Backpropagation

The code associated with this blog post can be found here.

Table of Contents

Background

In an attempt to refamiliarize myself with the backpropagation algorithm (i.e. “backprop”), I re-wrote an autograd library written by Andrej Karpathy called “micrograd”, and (almost successfully) managed to do so without looking. Micrograd runs reverse-mode automatic-differentiation (auto-diff) to compute gradients for a computational graph. Since a neural network is a special case of a computational graph, backprop is a special case of reverse-mode auto-diff when it is applied to a neural network. If this sounds confusing, read on, and I will break this all down step-by step.

You will need a bit of calculus knowledge of elementary derivatives and the chain rule to understand this. If you have previously studied calculus but need a refresher, this post should get you up to speed on what you need to remember. There’s, unfortunately, no way to make a post about backpropagation short, but I have provided a table of contents so you can skim/skip sections that you’re already familiar with.

This is an informal post that will use small amounts of formal math notation, but I will try in keep it to a minimum. In places where math notation could be used, I prefer visuals and code.

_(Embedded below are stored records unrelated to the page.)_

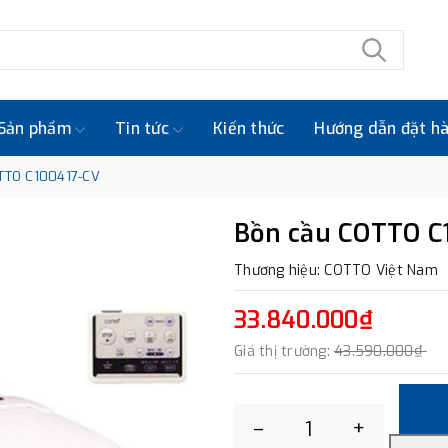
Sản phẩm
Tin tức
Kiến thức
Hướng dẫn đặt h
TTO C100417-CV
Bồn cầu COTTO C
Thương hiệu: COTTO Việt Nam
33.840.000₫
Giá thị trường:
43.590.000₫
–
+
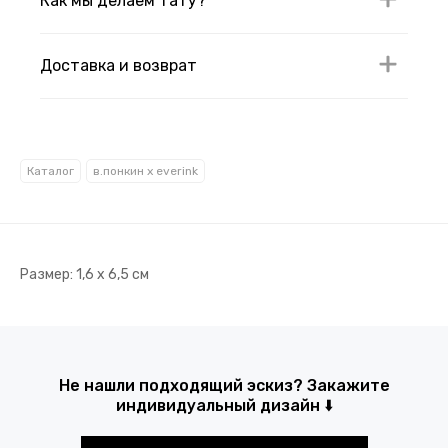
Как мы делаем тату?
Доставка и возврат
Каталог
в.понкин x everink
Размер: 1,6 х 6,5 см
Не нашли подходящий эскиз? Закажите
индивидуальный дизайн ⬇️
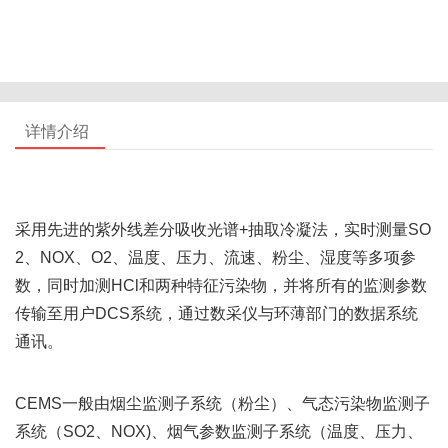
详情介绍
采用先进的紫外线差分吸收光谱+抽取冷凝法，实时测量SO
2、NOX、O2、温度、压力、流速、粉尘、湿度等多项参
数，同时加测HCl和两种特征污染物，并将所有的监测参数
传输至用户DCS系统，通过数采仪与环薄部门的数据系统
通讯。
CEMS一般由烟尘监测子系统（粉尘）、气态污染物监测子
系统（SO2、NOX)、烟气参数监测子系统（温度、压力、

If you somehow showed up here without having seen Karpathy’s original video, I highly recommend you check out the original here.

Neural Networks

If you aren’t familiar with why neural networks are a big deal, I could write thousands of words on that, but I will spare you. Neural networks are non-linear function approximators that can theoretically approximate any continuous function. They can be used to model statistical co-occurrences of words (as in large language models), they can be used to model co-occurrences of image pixels (as in image segmentation/detection/classification models), they can be used to help recommend content on a website (via content embeddings), and they are an important component of systems that can play games at superhuman levels (as in deep reinforcement learning). Each of these things are extremely cool in their own right and deserve a blog post of their own, but this post is going low-level in how neural networks are trained.

Maybe not... superhuman performance... but a moderately smart reinforcement learning agent I trained for class using a deep Q-network with experience replay.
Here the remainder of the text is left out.